Karena hal tersebut umat beragama harus menemukan titik persamaan, bukan mencari perbedaan yang pada akhirnya justru akan berujung pada konflik sosial. Inti masalah sesungguhnya disini bahwa perselisihan atau pun konflik yang terjadi antar umat beragama terletak pada ketidakpercayaaan yang ada dan saling mencurigai satu sama lain. Setiap pribadi yang berbudi luhur dapat ditunjukkan dengan memiliki prinsip bahwa dalam hidup beragama seharusnya mampu untuk mengendalikan diri dari emosi yang bisa memicu permusuhan.

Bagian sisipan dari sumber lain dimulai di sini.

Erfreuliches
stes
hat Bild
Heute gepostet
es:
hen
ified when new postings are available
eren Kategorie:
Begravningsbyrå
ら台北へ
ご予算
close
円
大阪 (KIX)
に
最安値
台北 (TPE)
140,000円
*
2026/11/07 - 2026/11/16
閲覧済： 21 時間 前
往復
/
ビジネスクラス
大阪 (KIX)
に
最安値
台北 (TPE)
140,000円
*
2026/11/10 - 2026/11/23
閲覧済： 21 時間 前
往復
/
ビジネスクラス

Setiap manusia seharusnya mau menanggalkan sikap egois, ingin menang sendiri dan menganggap bahwa dirinyalah yang selalu benar dalam hal yang berkaitan dengan keagamaan.
Tidak sedikit dari pemuka agama yang mengatakan bahwa semua agama sama. Salah satunya adalah Paul F. Knitter, seperti yang dikutip dari ia mengatakan: “Anda tidak dapat mengatakan bahwa agama yang satu lebih baik dari agama yang lain. Semua agama, pada dasarnya, adalah relatif yaitu terbatas, parsial, tidak lengkap sebagai jalan dalam melihat segala sesuatu. Menganggap bahwa sebuah agama secara intrinsik lebih baik dari yang lain, sekarang, dirasakan oleh ahli agama sebagai seuah sikap yang agak salah, ofensif dan merupakan pandangan yang sempit.” Setiap agama mengekspresikan bagian penting dari sebuah kebenaran.

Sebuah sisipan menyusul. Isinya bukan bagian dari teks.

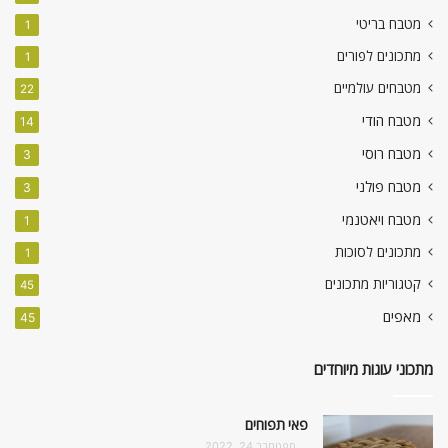
מטבח בריטי
1
מתכונים לפורים
1
מטבחים עולמיים
22
מטבח הודי
14
מטבח רוסי
3
מטבח פולני
3
מטבח ויאטנמי
1
מתכונים לסוכות
1
קטגוריות מתכונים
45
מאפים
45
מתכוני עוגות מיוחדים
פאי תפוחים
ספטמבר 24, 2022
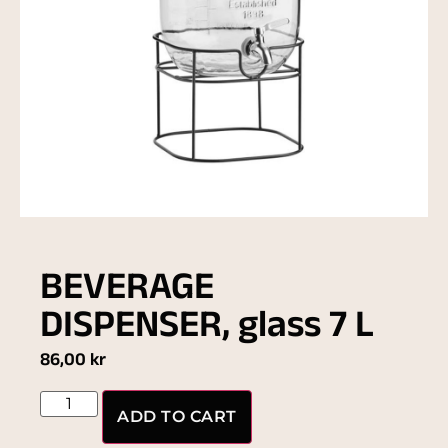
BEVERAGE
DISPENSER, glass 7 L
86,00
kr
ADD TO CART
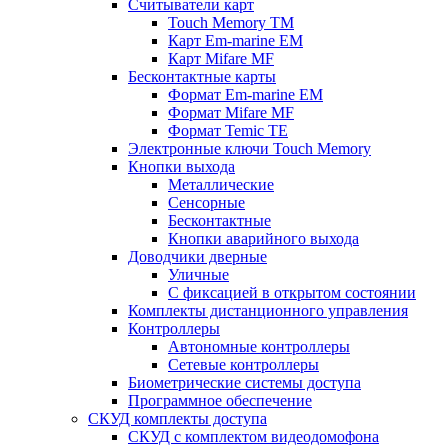
Считыватели карт
Touch Memory TM
Карт Em-marine EM
Карт Mifare MF
Бесконтактные карты
Формат Em-marine EM
Формат Mifare MF
Формат Temic TE
Электронные ключи Touch Memory
Кнопки выхода
Металлические
Сенсорные
Бесконтактные
Кнопки аварийного выхода
Доводчики дверные
Уличные
С фиксацией в открытом состоянии
Комплекты дистанционного управления
Контроллеры
Автономные контроллеры
Сетевые контроллеры
Биометрические системы доступа
Программное обеспечение
СКУД комплекты доступа
СКУД с комплектом видеодомофона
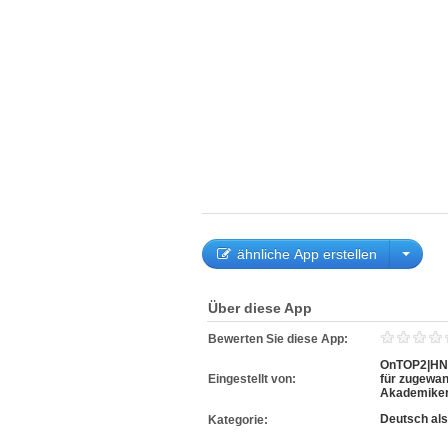
ähnliche App erstellen
Über diese App
Bewerten Sie diese App:
OnTOP2|HN 
Eingestellt von:
für zugewa
Akademiker
Deutsch al
Kategorie:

Tapi, sayangnya di era sekarang banyak timbulnya permusuhan yang disebabkan adanya perbedaan keyakinan dibuktikan dengan adanya Fenomena Radikalisme Gerakan ISIS di Indonesia, dimana angkatan muda banyak terlibat di dalamnya. Fenomena ISIS merupakan isu yang saat ini ramai diperbincangkan di Indonesia semenjak kemunculannya diketahui oleh masyarakat Indonesia dari dukungan warga Indonesia yang melakukan aksi baiat di beberapa daerah serta video yang diunggah di youtube baik berupa dukungan maupun sebuah ancaman. Beberapa peristiwa yang terjadi terdapat kaum muda di sana terlibat seperti di Malang, Temanggung, Wonosobo, Jawa Barat dan Banten (Kompas, 26/6, 2016 Koran Tempo). ISIS (Islamic State of Irak and Syiria) adalah gerakan keagamaan yang berupaya untuk menegakkan pemerintahan atau negara yang berlandaskan sistem islam (Khilafah Islamiyah) yaitu kelompok ekstremis yang mengikuti ideologi garis keras Al-Qaidah dan berpedoman kepada prinsip-prinsip jihad global.

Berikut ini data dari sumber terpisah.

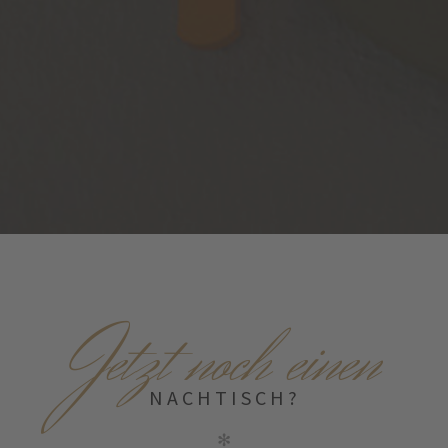
J
etzt noch einen
NACHTISCH?
✻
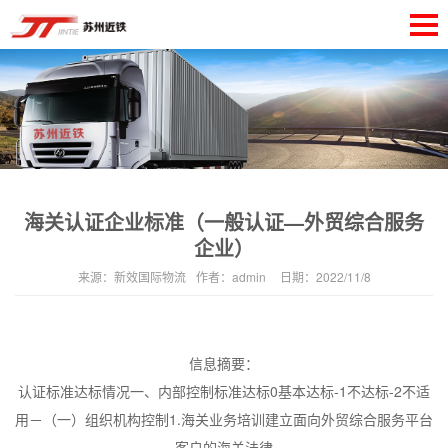
海关认证企业标准（一般认证—外贸综合服务
企业）
来源：
新效国际物流
作者：
admin
日期：
2022/11/8
信息摘要：
认证标准达标情况一、内部控制标准达标0基本达标-1不达标-2不适
用－（一）组织机构控制1.海关业务培训建立面向外贸综合服务平台
客户的海关法律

Selain itu, juga ada konflik timbulnya penolakan disebabkan dengan lahirnya konsep kebebasan beragama atau berkeyakinan berkaitan erat dengan peperangan antarkonvensi yang beberapa kali melanda Eropa dalam kurun waktu hampir 500 tahun (Bdk Hans-Georg Ziebertz, 2015). Kekristenan di Barat pada masa itu menolak konsep kebebasan beragama atau berkeyakinan karena pandangan tersebut yang dianggap sebagai ajaran sesat atau heresi oleh Gereja. Prinsip yang berlaku pada masa itu ialah Cuius regio, eius religio atau dapat diartikan sebagai ‘agama raja ialah juga agama rakyat yang dikuasainya’. Doktrin disini menjadi pegangan bagi gereja pada masa itu yang diperteguh keyakinan bahwa raja ialah titisan dewa atau utusan Allah.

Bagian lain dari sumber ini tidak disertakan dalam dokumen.